AI Messaging Agents can learn directly from your public-facing content to deliver accurate, consistent, and on-brand answers during customer conversations. This is made possible through Knowledge Sources, which allow your AI Messaging Agent to reference trusted information in real time. This article explains what a Knowledge Source is, how it benefits your AI Messaging Agent, and the current limitations to be aware of.
What is a knowledge source?
A knowledge source is a centralised library of information about your company, such as products, services, and frequently asked questions. It helps ensure information is easy to find, easy to reference, and easy for your AI Messaging Agent to understand.
Aircall uses the content you provide, for example public webpages, to build a knowledge source that your AI Messaging Agent can rely on during customer conversations.

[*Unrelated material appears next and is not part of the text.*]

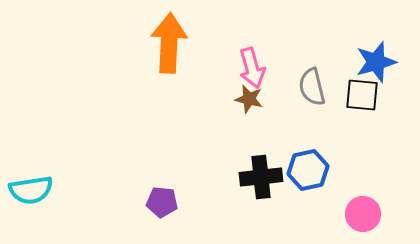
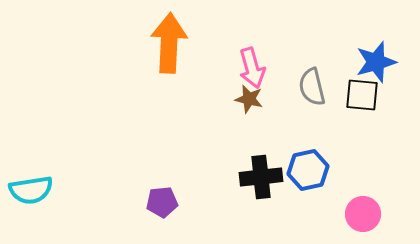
purple pentagon: rotated 12 degrees counterclockwise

How knowledge sources help your AI Messaging Agent
Once your content is added as a Knowledge Source, your AI Messaging Agent can:
- Answer common questions using accurate, brand-approved information
- Maintain consistent messaging across conversations
- Reduce repetitive manual responses
- Reference your content instantly during customer interactions
This ensures customers receive precise and helpful answers based directly on your own published information.
Supported content types
You can add new Knowledge Sources in the following ways:
- Block of content: Paste any plain text you want the agent to learn from.
- Webpage: Add a single public URL.
- Website: Add a main public domain, with optional subpages.

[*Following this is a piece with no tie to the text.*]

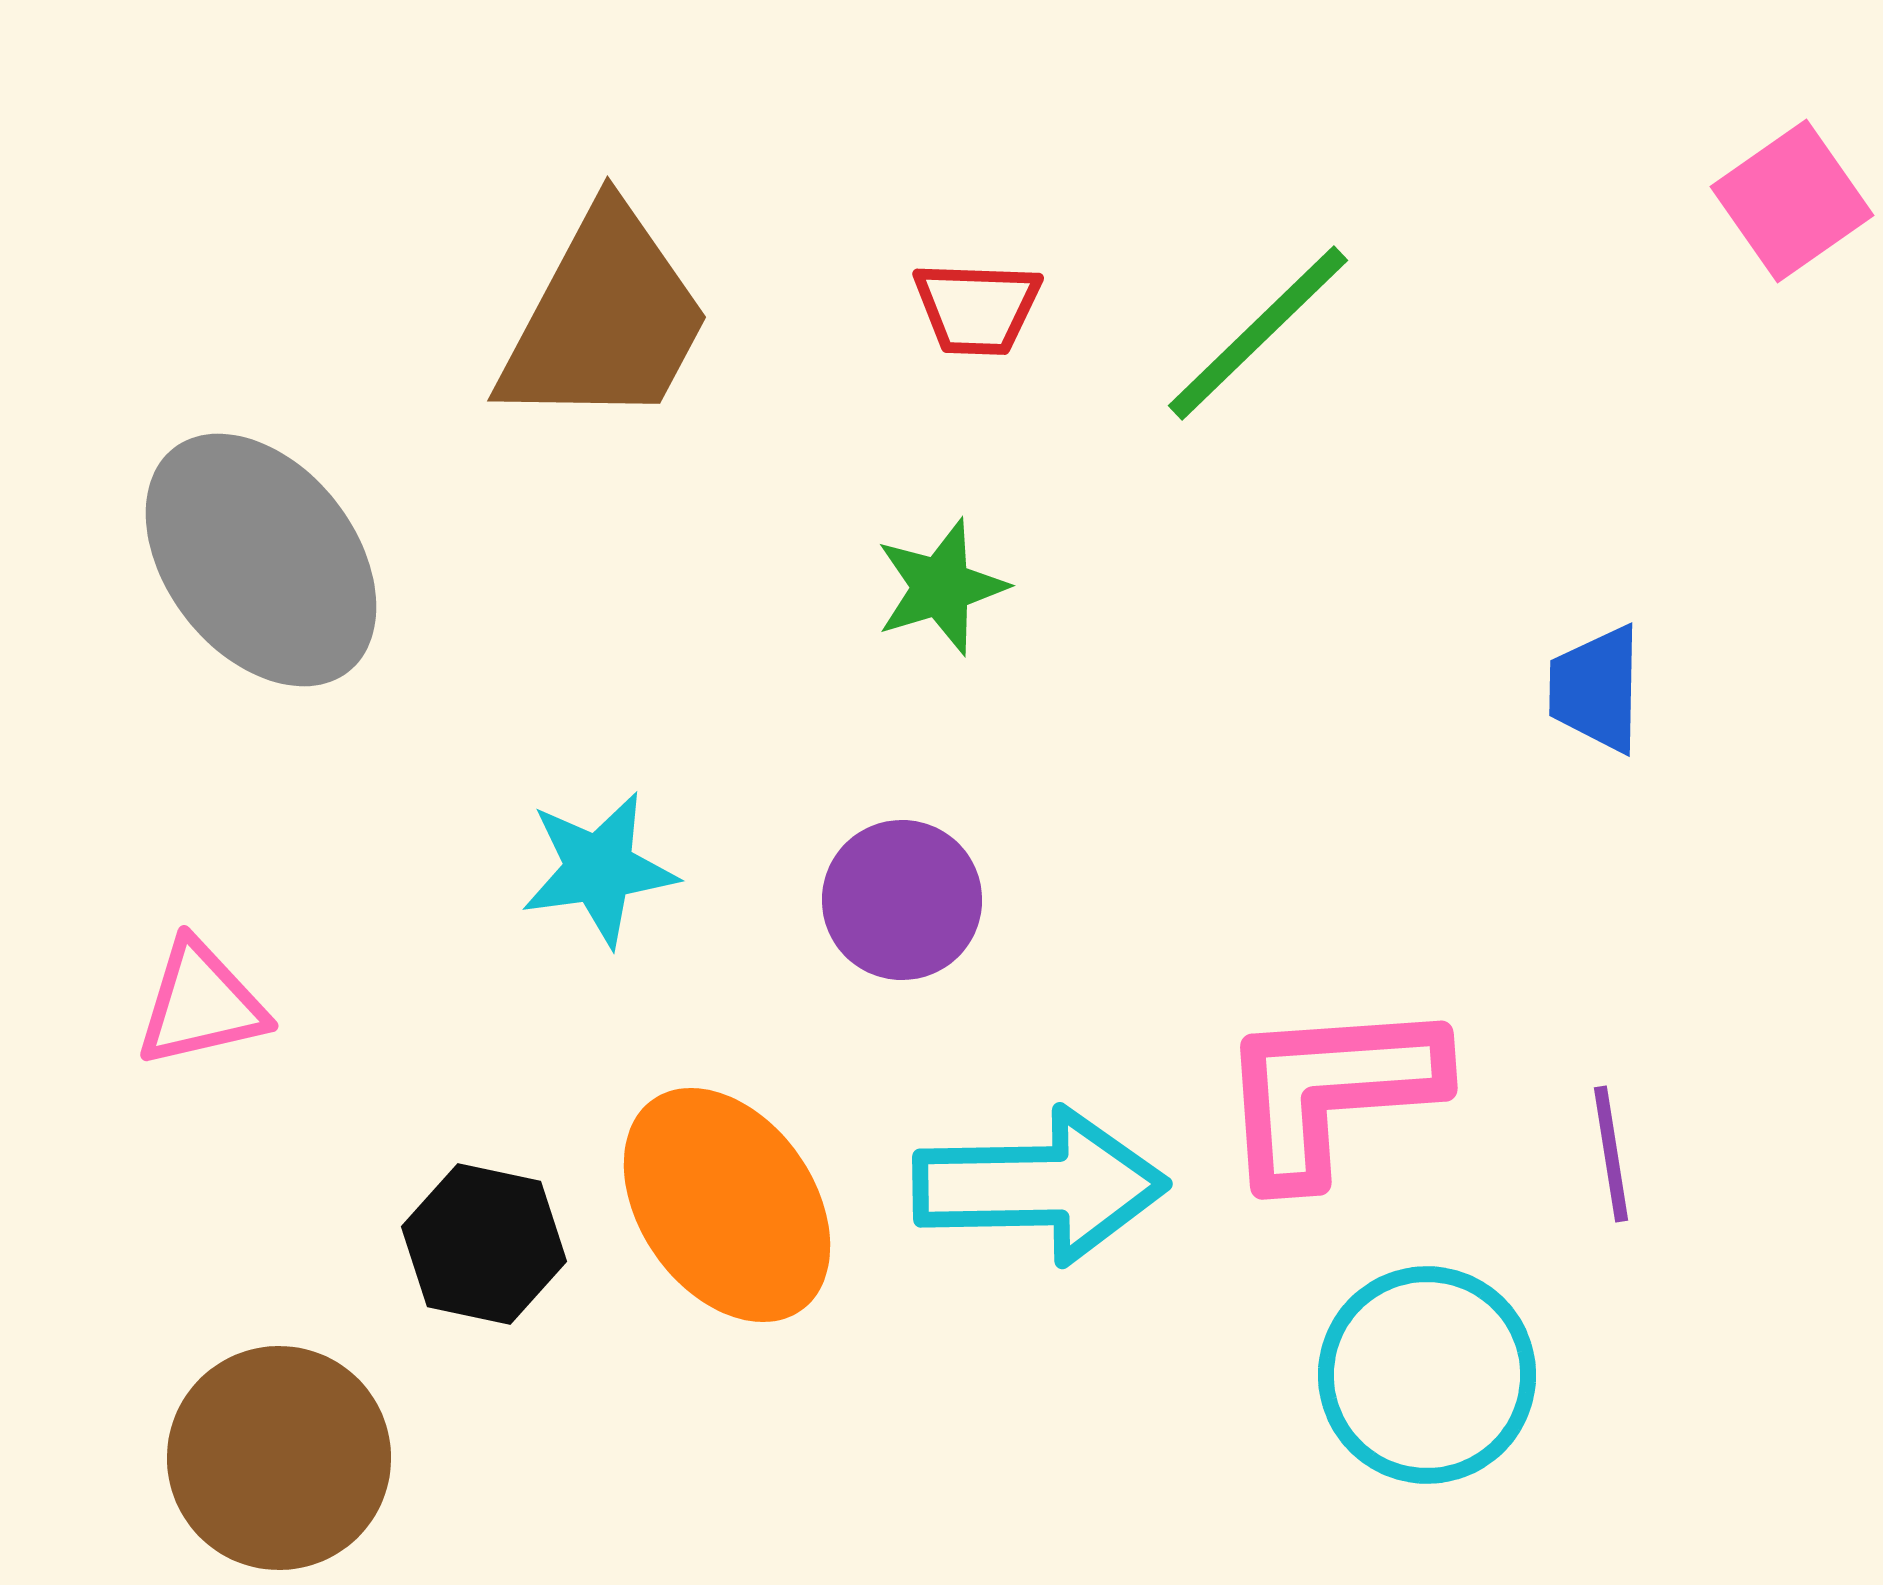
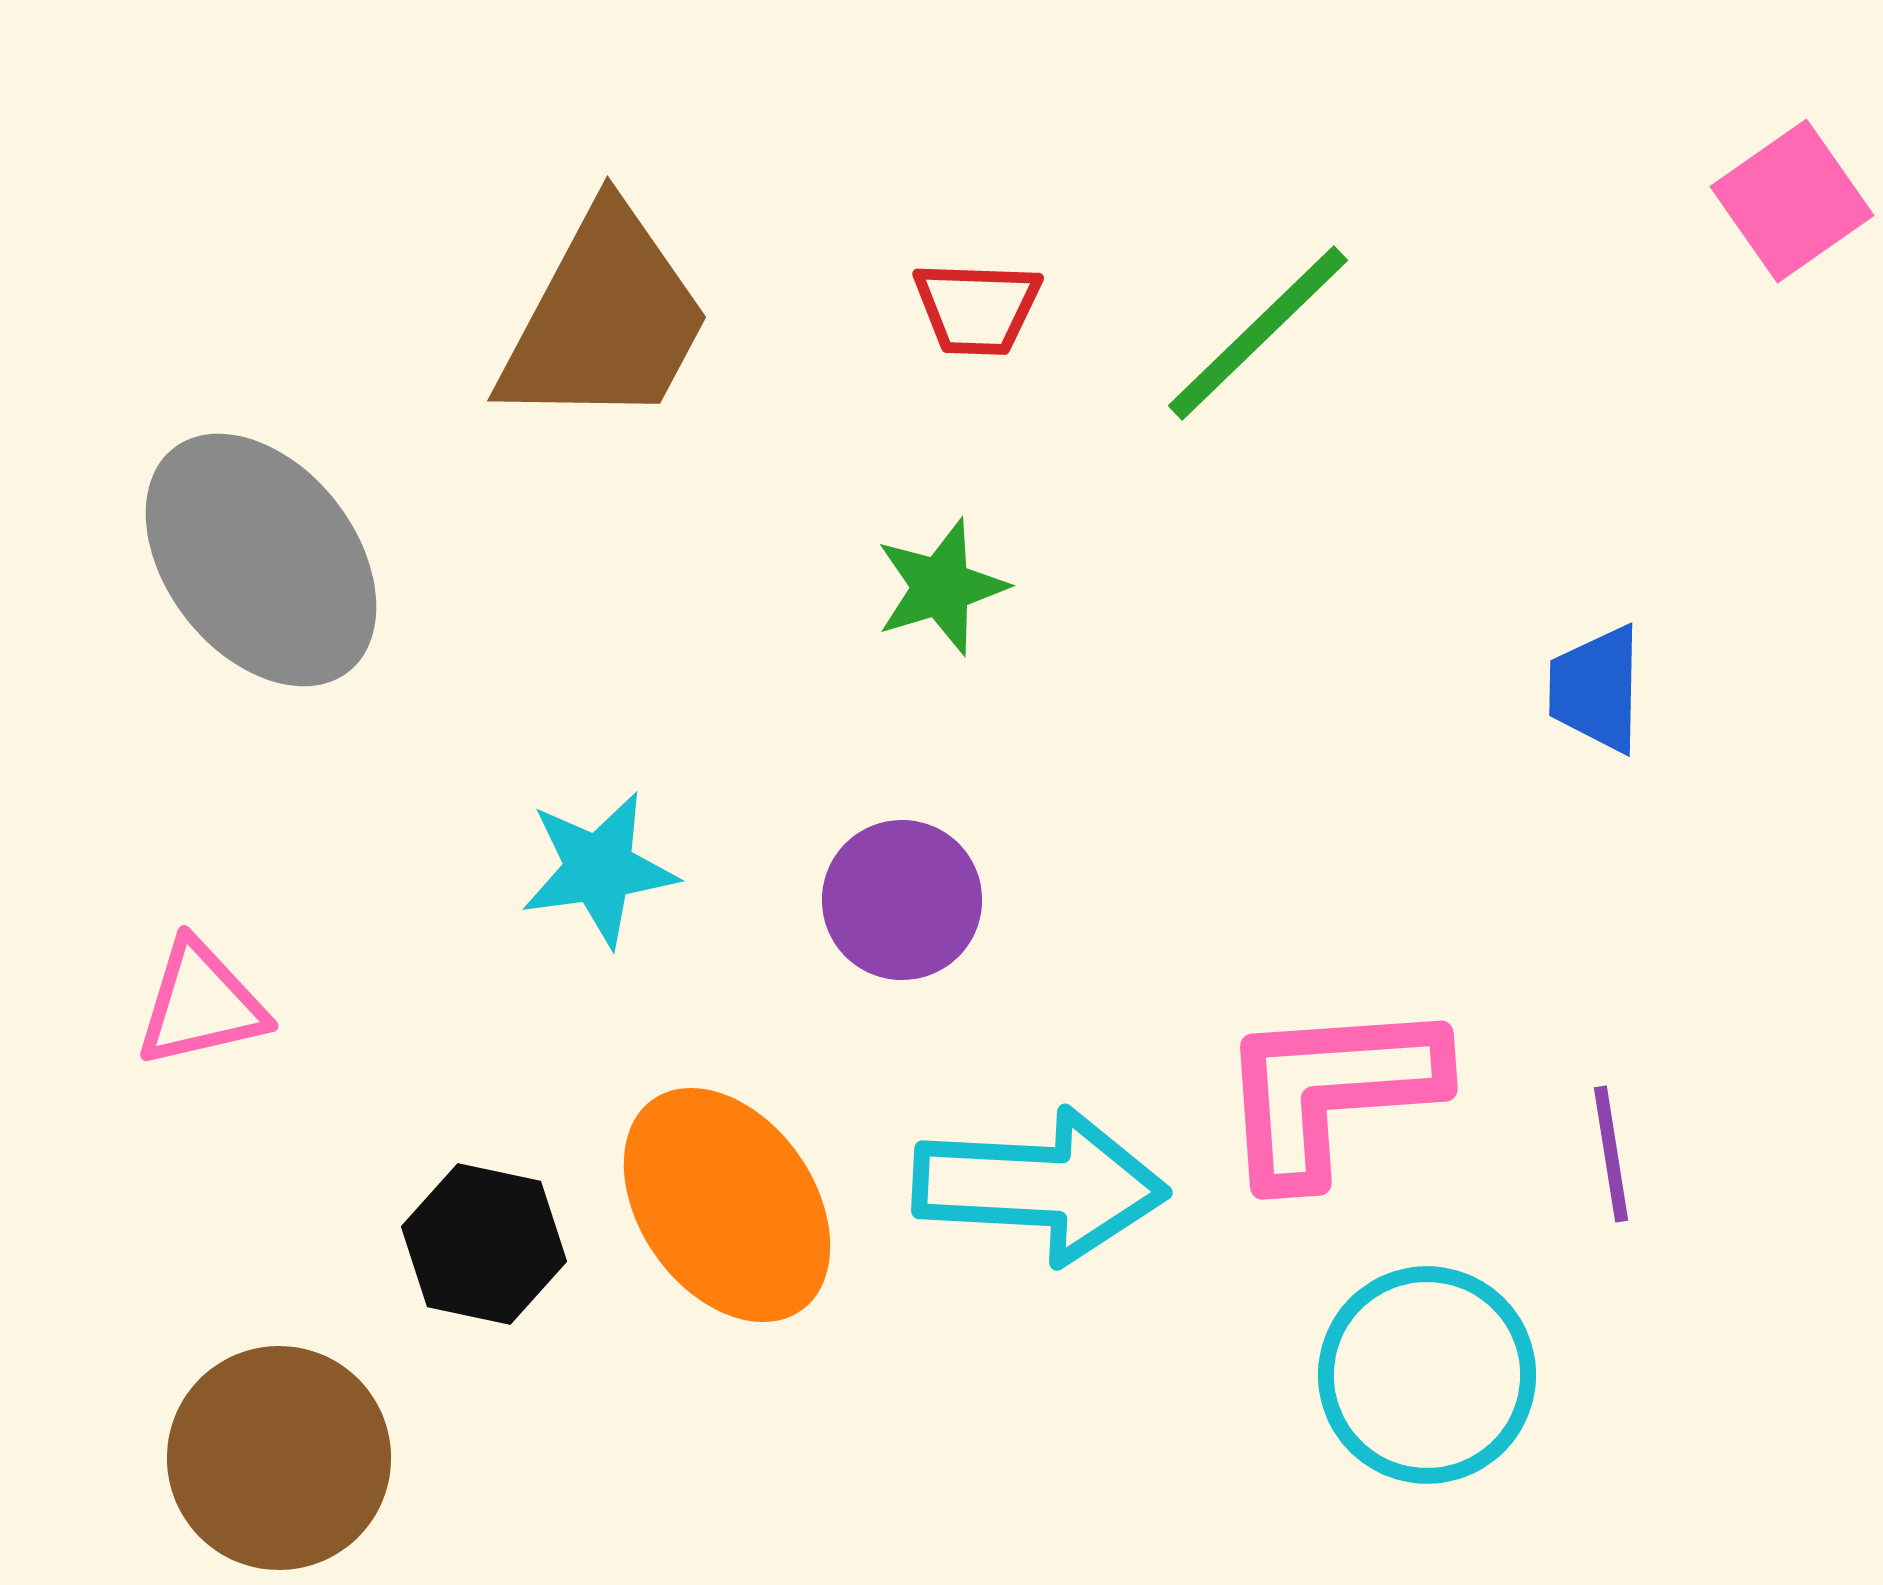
cyan arrow: rotated 4 degrees clockwise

- Existing sources: Reuse or update content you have already added for your AI Voice Agent.
Note: All content added as a Knowledge Source must be publicly available. Sources can be shared across your AI Voice Agent and AI Messaging Agent. If a rule or piece of information applies to one channel only, create a dedicated source for it rather than adding it to a shared one.
Current limitations
To ensure the best results, be aware of the following limitations.
Gated or authentication-required pages
Knowledge Sources cannot ingest content from:
- Login-required pages
- Password-protected areas
- Internal portals or dashboards
- Pages behind paywalls
Only public URLs are supported.
Image-only content
If important information appears only as images, such as text embedded in images, diagrams, or screenshots, it may not be readable or usable by the AI Messaging Agent.

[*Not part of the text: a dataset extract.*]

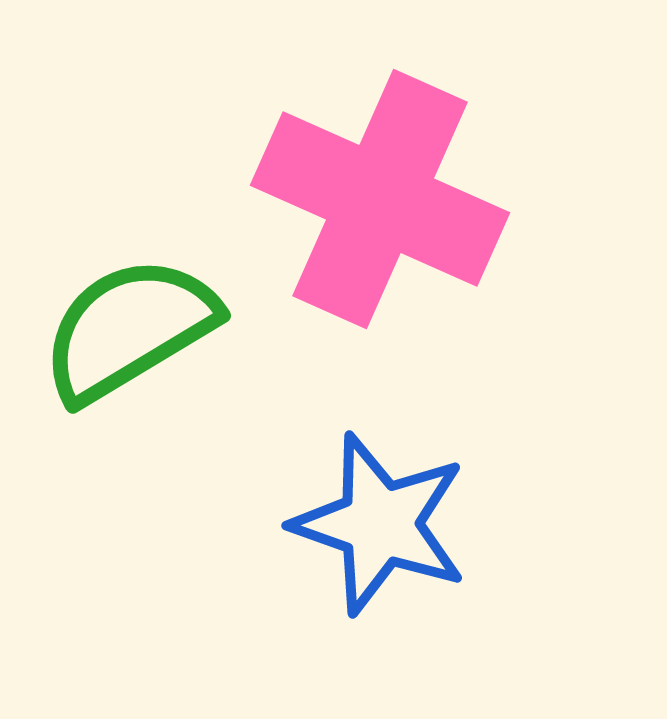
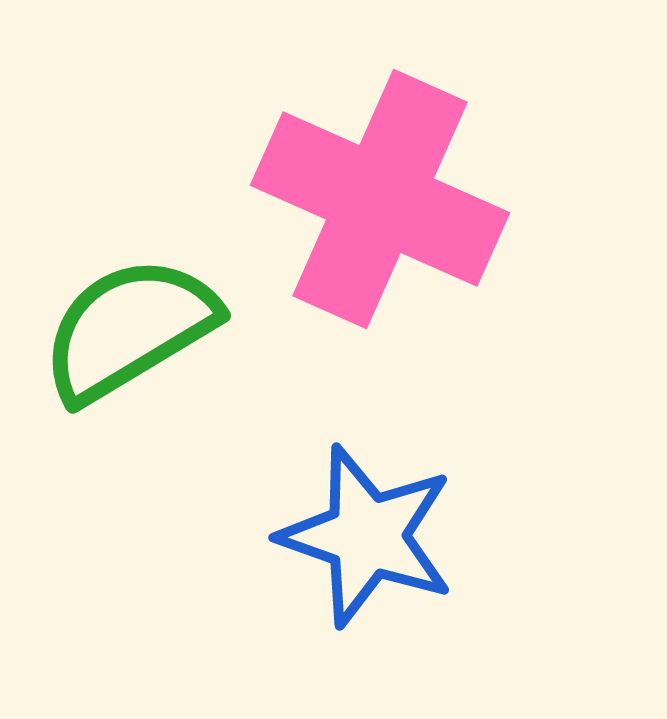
blue star: moved 13 px left, 12 px down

Document uploading not yet supported
You currently cannot upload files such as PDFs, Word documents, or spreadsheets.
Note: Support for document uploads is planned for a future version.
Managing website crawling in your knowledge sources
Newly added website content can work together seamlessly in your knowledge sources. This section explains how website crawling works, how content is processed, and what limits apply.
How website crawling works
When you add a website URL to your knowledge sources, Aircall automatically processes the page you provide, the pages it links to, and the pages those linked pages reference. This applies only if the URLs share the same prefix.
Crawl depth
Crawling covers the provided page and up to two levels deeper, provided URLs share the same prefix.
Example
If you add https://website.com/depth1/, the crawler may also process:
https://website.com/depth1/depth2https://website.com/depth1/depth2/depth3
It will not crawl unrelated sections such as:
https://website.com/bloghttps://website.com/contact
This ensures only relevant sections of your website are included.
Review and select pages from your website URL
After adding a website URL, you can review the sitemap generated for that source and see which pages are associated with it. From there, you can select or deselect pages to control exactly what is included in your knowledge sources.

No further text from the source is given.